*** Entries provided

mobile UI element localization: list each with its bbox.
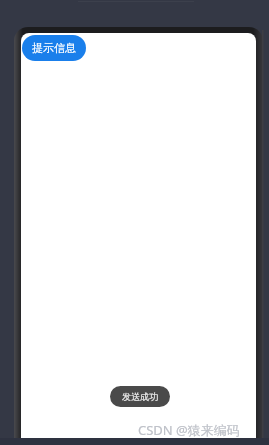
button[interactable]: 提示信息 bbox=[22, 35, 86, 61]
staticText: 发送成功 bbox=[122, 391, 158, 402]
staticText: CSDN @猿来编码 bbox=[138, 421, 240, 439]
staticText: 提示信息 bbox=[32, 41, 76, 55]
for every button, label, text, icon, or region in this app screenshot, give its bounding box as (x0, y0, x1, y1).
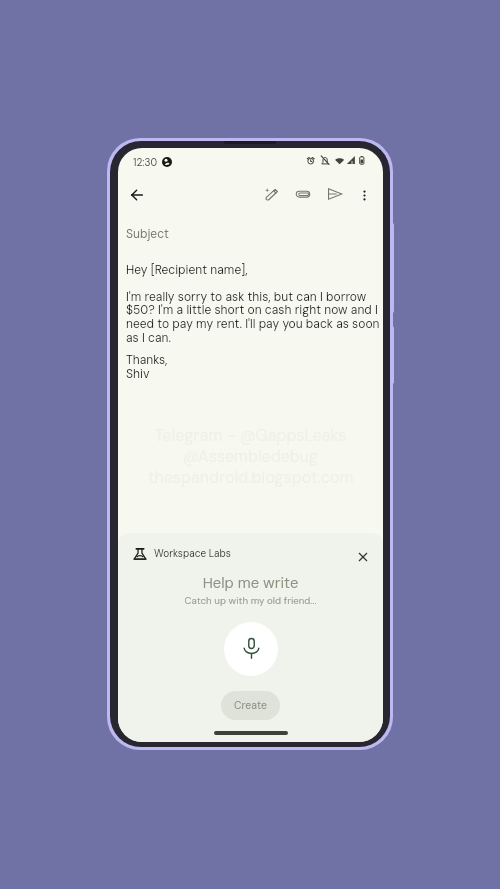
staticText: Create (234, 699, 267, 713)
staticText: Telegram - @GappsLeaks (155, 425, 347, 446)
staticText: Hey [Recipient name], (126, 262, 248, 278)
staticText: @Assembledebug (183, 446, 319, 467)
button[interactable]: Attach file (288, 179, 318, 209)
staticText: Thanks, (126, 352, 168, 368)
button[interactable]: Back (122, 180, 152, 210)
staticText: 12:30 (133, 156, 157, 169)
staticText: Workspace Labs (154, 547, 231, 560)
staticText: I'm really sorry to ask this, but can I … (126, 289, 381, 346)
button[interactable]: Close (352, 546, 374, 568)
button[interactable]: More options (349, 180, 379, 210)
staticText: Shiv (126, 366, 150, 382)
button[interactable]: Smart compose (256, 179, 286, 209)
staticText: Subject (126, 226, 169, 242)
button[interactable]: Voice input (224, 622, 278, 676)
button[interactable]: Send (320, 179, 350, 209)
staticText: thespandroid.blogspot.com (148, 467, 354, 488)
button[interactable]: Create (221, 691, 280, 720)
staticText: Help me write (118, 573, 383, 592)
staticText: Catch up with my old friend... (118, 594, 383, 607)
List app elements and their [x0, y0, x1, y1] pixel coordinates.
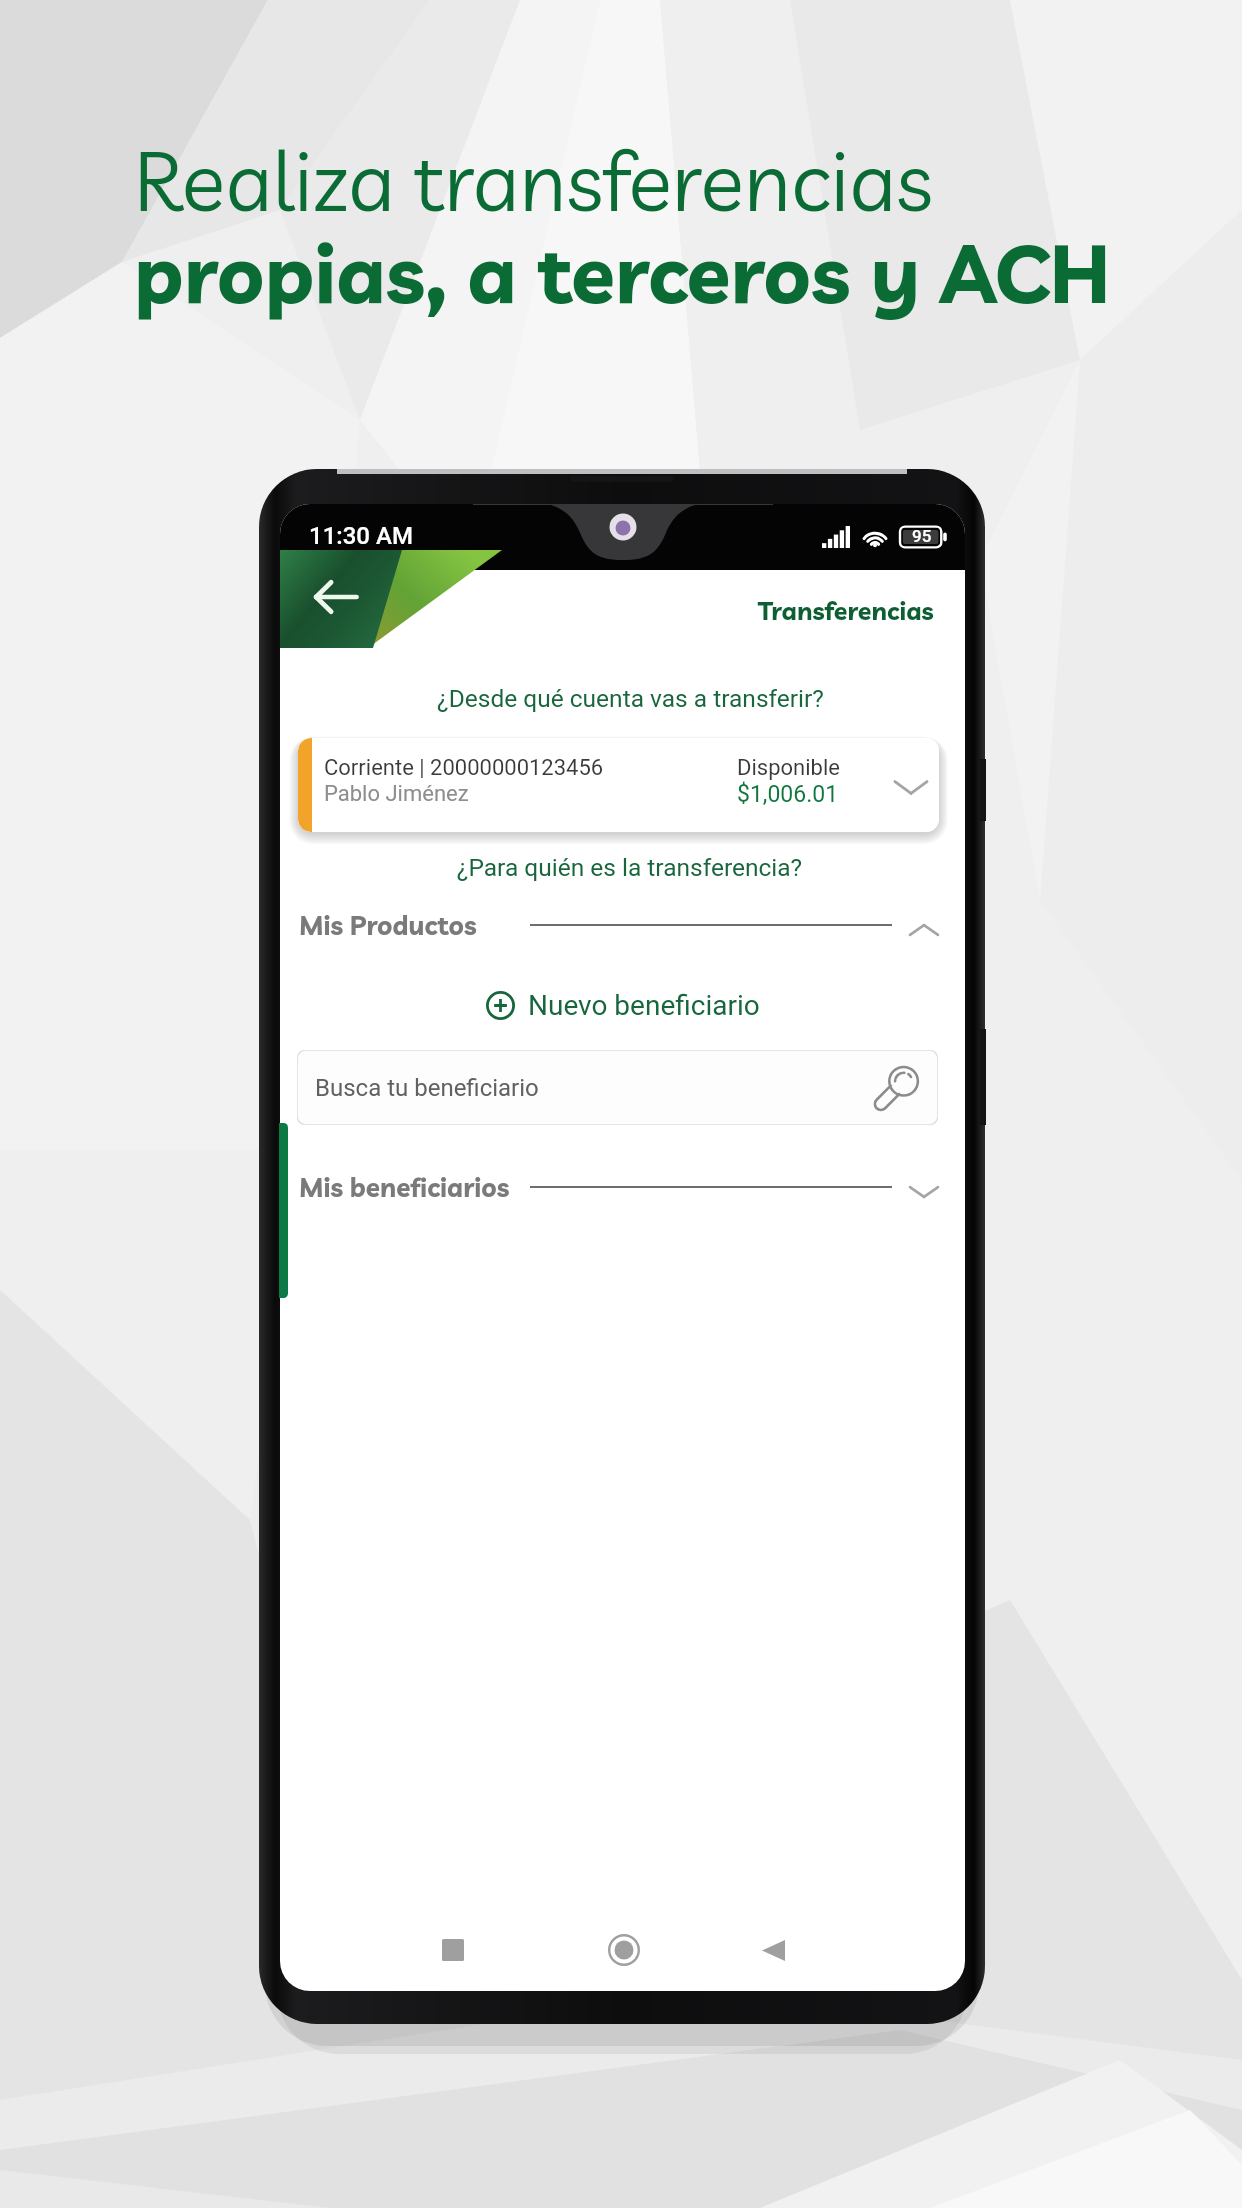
staticText: 11:30 AM	[309, 522, 413, 550]
button[interactable]: Mis Productos	[280, 899, 965, 951]
staticText: Transferencias	[758, 595, 934, 626]
staticText: Mis beneficiarios	[299, 1171, 510, 1204]
other: Search	[870, 1060, 926, 1116]
staticText: Disponible	[737, 755, 840, 781]
button[interactable]: Nuevo beneficiario	[280, 981, 965, 1029]
staticText: Busca tu beneficiario	[315, 1074, 539, 1102]
button[interactable]: Back	[742, 1919, 804, 1981]
staticText: Corriente | 20000000123456	[324, 755, 604, 781]
staticText: propias, a terceros y ACH	[134, 222, 1111, 323]
button[interactable]: Mis beneficiarios	[280, 1161, 965, 1213]
button[interactable]: Busca tu beneficiario	[297, 1050, 938, 1125]
button[interactable]: Home	[593, 1919, 655, 1981]
staticText: $1,006.01	[737, 781, 839, 808]
button[interactable]: Corriente | 20000000123456	[298, 738, 939, 832]
button[interactable]: Recent apps	[422, 1919, 484, 1981]
staticText: ¿Para quién es la transferencia?	[287, 853, 965, 882]
staticText: Pablo Jiménez	[324, 781, 469, 807]
staticText: Realiza transferencias	[134, 129, 934, 232]
staticText: Mis Productos	[299, 909, 477, 942]
staticText: ¿Desde qué cuenta vas a transferir?	[288, 684, 965, 713]
staticText: 95	[912, 526, 932, 546]
staticText: Nuevo beneficiario	[528, 989, 760, 1022]
button[interactable]: Back	[314, 582, 357, 612]
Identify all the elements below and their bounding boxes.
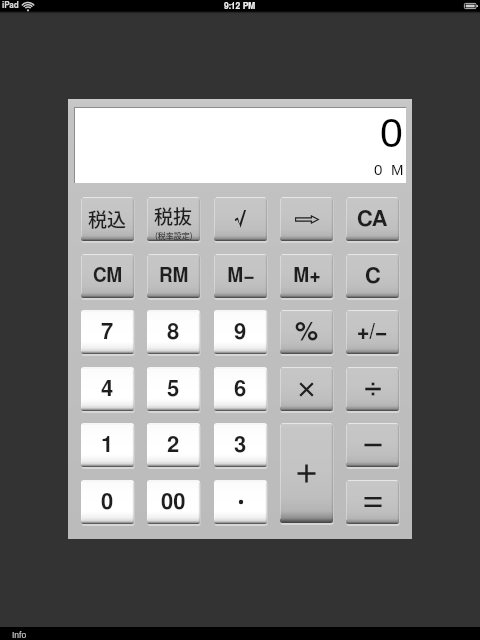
- staticText: 0: [101, 491, 114, 513]
- staticText: %: [295, 319, 319, 345]
- staticText: CM: [93, 267, 123, 286]
- button[interactable]: CM: [81, 254, 134, 298]
- button[interactable]: 00: [147, 480, 200, 524]
- staticText: C: [365, 265, 381, 287]
- button[interactable]: Multiply: [280, 367, 333, 411]
- staticText: 9: [234, 321, 247, 343]
- staticText: (税率設定): [155, 230, 193, 242]
- staticText: 0: [380, 110, 403, 156]
- button[interactable]: Minus: [346, 423, 399, 467]
- staticText: iPad: [2, 2, 19, 10]
- staticText: RM: [159, 267, 189, 286]
- button[interactable]: C: [346, 254, 399, 298]
- staticText: 1: [101, 434, 114, 456]
- staticText: 2: [167, 434, 180, 456]
- staticText: 9:12 PM: [224, 2, 256, 11]
- button[interactable]: M−: [214, 254, 267, 298]
- button[interactable]: 税抜: [147, 197, 200, 241]
- staticText: 8: [167, 321, 180, 343]
- staticText: 税込: [88, 205, 127, 233]
- button[interactable]: M+: [280, 254, 333, 298]
- staticText: CA: [357, 208, 388, 230]
- button[interactable]: %: [280, 310, 333, 354]
- staticText: 0: [374, 161, 383, 178]
- staticText: 6: [234, 378, 247, 400]
- staticText: M: [391, 161, 404, 178]
- button[interactable]: Divide: [346, 367, 399, 411]
- button[interactable]: Convert: [280, 197, 333, 241]
- button[interactable]: Decimal point: [214, 480, 267, 524]
- staticText: 3: [234, 434, 247, 456]
- button[interactable]: 6: [214, 367, 267, 411]
- button[interactable]: 5: [147, 367, 200, 411]
- button[interactable]: +/−: [346, 310, 399, 354]
- staticText: M+: [293, 267, 321, 286]
- button[interactable]: 2: [147, 423, 200, 467]
- button[interactable]: 7: [81, 310, 134, 354]
- button[interactable]: 9: [214, 310, 267, 354]
- staticText: Info: [12, 630, 27, 639]
- staticText: 7: [101, 321, 114, 343]
- staticText: +/−: [357, 322, 388, 343]
- button[interactable]: RM: [147, 254, 200, 298]
- button[interactable]: 税込: [81, 197, 134, 241]
- staticText: 00: [161, 491, 186, 513]
- button[interactable]: 3: [214, 423, 267, 467]
- button[interactable]: 0: [81, 480, 134, 524]
- button[interactable]: Square root: [214, 197, 267, 241]
- staticText: 4: [101, 378, 114, 400]
- button[interactable]: CA: [346, 197, 399, 241]
- button[interactable]: 8: [147, 310, 200, 354]
- staticText: M−: [227, 267, 255, 286]
- staticText: 5: [167, 378, 180, 400]
- button[interactable]: 1: [81, 423, 134, 467]
- button[interactable]: Equals: [346, 480, 399, 524]
- staticText: 税抜: [154, 202, 193, 230]
- button[interactable]: 4: [81, 367, 134, 411]
- button[interactable]: Plus: [280, 423, 333, 523]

******

- **To do**:
Go through the records and tally the lines that include "their". Write only the number.

- **Response to the exercise**:
2